Il romanzo esplora il concetto che “chi muore non muore per sempre”. In che modo questa idea si riflette nei personaggi e nelle loro relazioni, specialmente considerando il tema della memoria e dell’amore duraturo? Cosa ti ha spinto a esplorare questo argomento così profondamente?

È un concetto delicato e, nello stesso tempo, per molti aspetti complesso. Difficile da credere, e per molti comprensibilmente difficile da immaginare che “chi muore non muore per sempre”. Difficile perché la morte è un evento indiscutibile, avviene una sola volta, nella sua concretezza data dall’assenza e dal vuoto di coloro che ci hanno lasciato, avviene in modo irreversibile. La morte porta via le persone ma non porta via il ricordo di ciò che queste persone hanno lasciato nella nostra storia. Nel ripercorre i diversi momenti che Francesco ricorda e racconta, della malattia del suo bambino, del peggioramento e delle cure fino al momento della sua morte, si può cogliere, nella narrazione la diversa velocità di elaborazione del suo lutto. Per buona parte del libro una narrazione lenta, che riflette ciò che realmente accade nei percorsi di elaborazione della perdita, dove le persone sono disorientate, come dico nel libro “cadute fuori dal tempo”. Un procedere lento caratterizzato dalla tristezza per ciò che è accaduto a Matteo e per il dolore della sua assenza, a cui segue nelle ultime 20 pagine, un cambio di velocita dove il ricordo del bambino malato lascia spazio a ciò che Matteo ha rappresentato nella sua vita. Francesco torna a pensare al suo bambino non come “colui che è stato” ma come “colui che continua ad essere” una presenza importante della sua biografia.
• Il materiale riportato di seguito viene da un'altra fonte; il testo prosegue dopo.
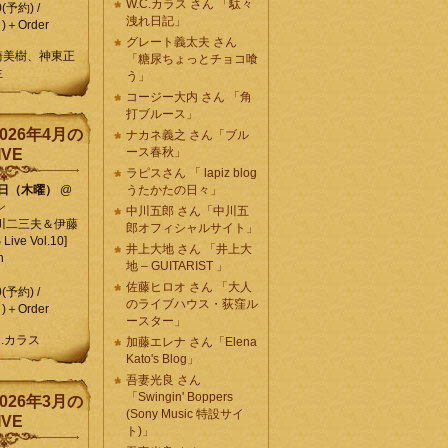
W.C.カラス さん 「駄々
0(予約) /
洩れ日記」
)＋Order
グレート義太夫 さん
崎美樹、神東正
「糖尿ちょっとチョコ喰
生
う」
コージー大内 さん 「角
打ブルース」
026年4月の
ナカネ義之 さん「ブル
ース春秋」
IVE
ラピスさん 「 lapiz blog
9日（木曜）
@
うたかたの日々」
ン
中川五郎 さん「中川五
川二三夫＆伊藤
郎オフィシャルサイト」
ive Vol.10]
井上大地 さん 「井上大
n
地 – GUITARIST 」
佐藤ヒロオ さん 「大人
0(予約) /
のライブハウス・荻窪ル
)＋Order
ースター」
C.カラス
加藤エレナ さん「Elena
Kato's Blog」
吾妻光良 さん
「Swingin' Boppers
026年3月の
(Sony Music 特設サイ
IVE
ト)」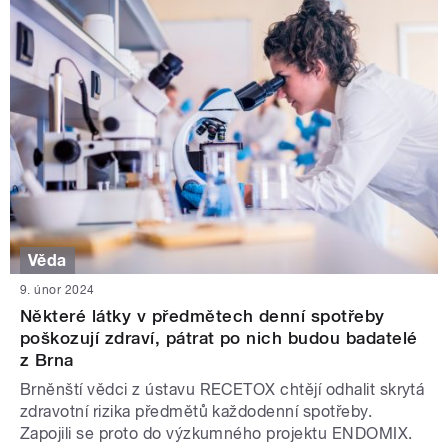
Věda
9. únor 2024
Některé látky v předmětech denní spotřeby
poškozují zdraví, pátrat po nich budou badatelé
z Brna
Brněnští vědci z ústavu RECETOX chtějí odhalit skrytá
zdravotní rizika předmětů každodenní spotřeby.
Zapojili se proto do výzkumného projektu ENDOMIX.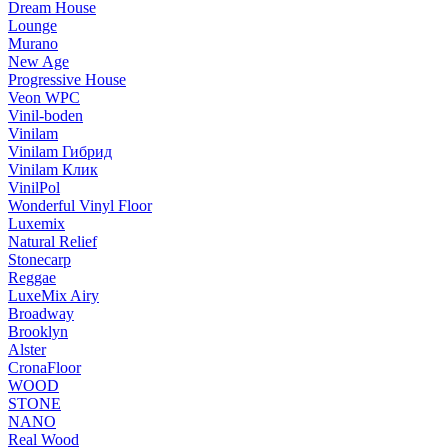
Dream House
Lounge
Murano
New Age
Progressive House
Veon WPC
Vinil-boden
Vinilam
Vinilam Гибрид
Vinilam Клик
VinilPol
Wonderful Vinyl Floor
Luxemix
Natural Relief
Stonecarp
Reggae
LuxeMix Airy
Broadway
Brooklyn
Alster
CronaFloor
WOOD
STONE
NANO
Real Wood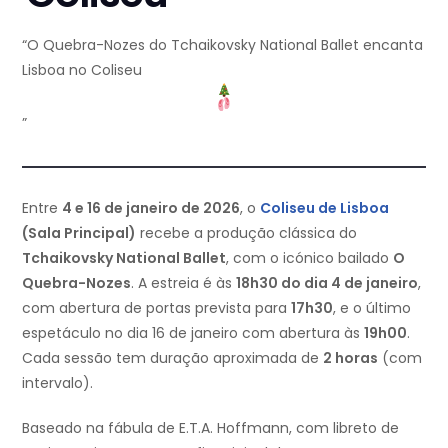
“O Quebra-Nozes do Tchaikovsky National Ballet encanta
Lisboa no Coliseu
”
Entre
4 e 16 de janeiro de 2026
, o
Coliseu de Lisboa
(Sala Principal)
recebe a produção clássica do
Tchaikovsky National Ballet
, com o icónico bailado
O
Quebra-Nozes
. A estreia é às
18h30 do dia 4 de janeiro
,
com abertura de portas prevista para
17h30
, e o último
espetáculo no dia 16 de janeiro com abertura às
19h00
.
Cada sessão tem duração aproximada de
2 horas
(com
intervalo).
Baseado na fábula de E.T.A. Hoffmann, com libreto de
In questi termini “chi muore non muore per sempre” se riusciamo a ridargli un posto nella nostra vita. In questo lavoro di bonifica del dolore, come scrivo nel libro, per alcune persone in lutto, non per tutti, è possibile che coloro che li hanno lasciati tornino ad essere nella memoria, ricordi “vivi”. L’elaborazione come un processo di “resurrezione” inteso nel significato etimologico di “sorgere” nella memoria come presenza viva. Ciò che mi ha spinto ad evidenziare questa contraddittoria è stato il constatare, nei percorsi di alcune persone in lutto, che ciò è stato possibile.
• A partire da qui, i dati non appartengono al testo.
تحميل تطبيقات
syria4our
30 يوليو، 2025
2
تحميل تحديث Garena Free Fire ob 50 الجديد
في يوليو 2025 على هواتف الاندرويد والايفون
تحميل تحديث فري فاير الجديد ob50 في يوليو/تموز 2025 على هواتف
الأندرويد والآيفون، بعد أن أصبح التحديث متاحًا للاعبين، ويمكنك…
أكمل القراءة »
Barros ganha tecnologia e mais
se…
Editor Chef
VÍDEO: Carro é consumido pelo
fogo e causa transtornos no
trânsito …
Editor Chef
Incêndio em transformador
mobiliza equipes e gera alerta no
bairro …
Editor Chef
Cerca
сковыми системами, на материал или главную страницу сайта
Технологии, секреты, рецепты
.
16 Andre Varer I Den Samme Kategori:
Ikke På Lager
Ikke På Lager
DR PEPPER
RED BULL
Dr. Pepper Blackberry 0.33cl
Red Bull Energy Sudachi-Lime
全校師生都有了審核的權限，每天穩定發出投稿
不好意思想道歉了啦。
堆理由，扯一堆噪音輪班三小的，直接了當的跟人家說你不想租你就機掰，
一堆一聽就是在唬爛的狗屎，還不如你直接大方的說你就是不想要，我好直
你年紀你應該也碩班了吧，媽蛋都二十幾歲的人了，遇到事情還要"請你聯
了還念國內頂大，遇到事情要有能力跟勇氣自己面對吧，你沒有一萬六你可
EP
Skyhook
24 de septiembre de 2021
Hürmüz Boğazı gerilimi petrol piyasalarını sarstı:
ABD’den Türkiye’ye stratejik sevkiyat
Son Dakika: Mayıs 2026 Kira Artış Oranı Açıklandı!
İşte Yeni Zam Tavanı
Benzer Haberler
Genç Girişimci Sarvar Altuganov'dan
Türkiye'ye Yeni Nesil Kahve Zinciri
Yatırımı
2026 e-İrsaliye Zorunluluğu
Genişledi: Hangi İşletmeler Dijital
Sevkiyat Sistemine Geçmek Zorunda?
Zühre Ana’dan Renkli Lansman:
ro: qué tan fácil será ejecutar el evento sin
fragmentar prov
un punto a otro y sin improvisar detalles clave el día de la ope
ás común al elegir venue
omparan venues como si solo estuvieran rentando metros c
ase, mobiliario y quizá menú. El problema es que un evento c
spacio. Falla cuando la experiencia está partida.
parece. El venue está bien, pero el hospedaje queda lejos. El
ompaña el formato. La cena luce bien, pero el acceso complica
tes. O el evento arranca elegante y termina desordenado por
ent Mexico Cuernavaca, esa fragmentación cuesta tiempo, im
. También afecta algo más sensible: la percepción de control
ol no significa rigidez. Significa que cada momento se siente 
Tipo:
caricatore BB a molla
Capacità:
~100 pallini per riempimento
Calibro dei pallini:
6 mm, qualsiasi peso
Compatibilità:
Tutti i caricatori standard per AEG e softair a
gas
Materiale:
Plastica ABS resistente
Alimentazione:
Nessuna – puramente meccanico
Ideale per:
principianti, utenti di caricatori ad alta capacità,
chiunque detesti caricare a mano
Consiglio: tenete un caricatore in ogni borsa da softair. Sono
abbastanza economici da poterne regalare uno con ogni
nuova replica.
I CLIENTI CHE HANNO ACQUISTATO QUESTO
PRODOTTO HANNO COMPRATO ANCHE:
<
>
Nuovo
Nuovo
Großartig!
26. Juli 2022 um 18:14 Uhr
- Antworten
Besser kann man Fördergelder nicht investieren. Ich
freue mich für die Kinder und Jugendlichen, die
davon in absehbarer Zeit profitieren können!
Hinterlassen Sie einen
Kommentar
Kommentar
Nel processo di bonifica emotiva di Francesco, come hai bilanciato la rappresentazione realistica del dolore con la necessità di offrire un messaggio di speranza ai lettori?

In molti passaggi del racconto ho cercato di descrivere ciò che Francesco vedeva provando a tradurre in parole le ripercussioni, le ricadute emotive, i vissuti che, nel caso di Francesco, un genitore vive. Ho cercato di riportare i fatti descrivendo gli stati d’animo. Ho cercato di descrivere i pensieri mostrando i meccanismi che la mente mette in atto per aiutarci a sopravvivere emotivamente e psicologicamente nelle situazioni più estreme quale può essere il dolore traumatico e invasivo che la morte di un figlio, di un bambino, di una persona cara sempre determina. Ho condiviso una vicenda umana quella legata alla perdita e al lutto cercando di evidenziare come l’esito di ciò che accade non è scontato o prevedibile. Ma soprattutto ho voluto testimoniare ciò che ho visto, possiamo sopravvivere alla perdita di una persona che abbiamo amato e nel fare questo, la liberiamo dalla morte tornando a vivere.

Chiudiamo questa intervista con un ringraziamento speciale a Emanuele Basile per aver condiviso con noi la sua visione e la sua profonda comprensione delle esperienze umane. “Una fiaba prima di dormire” è senza dubbio un’opera che tocca le corde più profonde dell’anima e ci lascia con il messaggio prezioso che l’amore e la memoria possono superare persino la morte. Grazie, Emanuele, per averci regalato questa straordinaria storia di speranza e rinascita.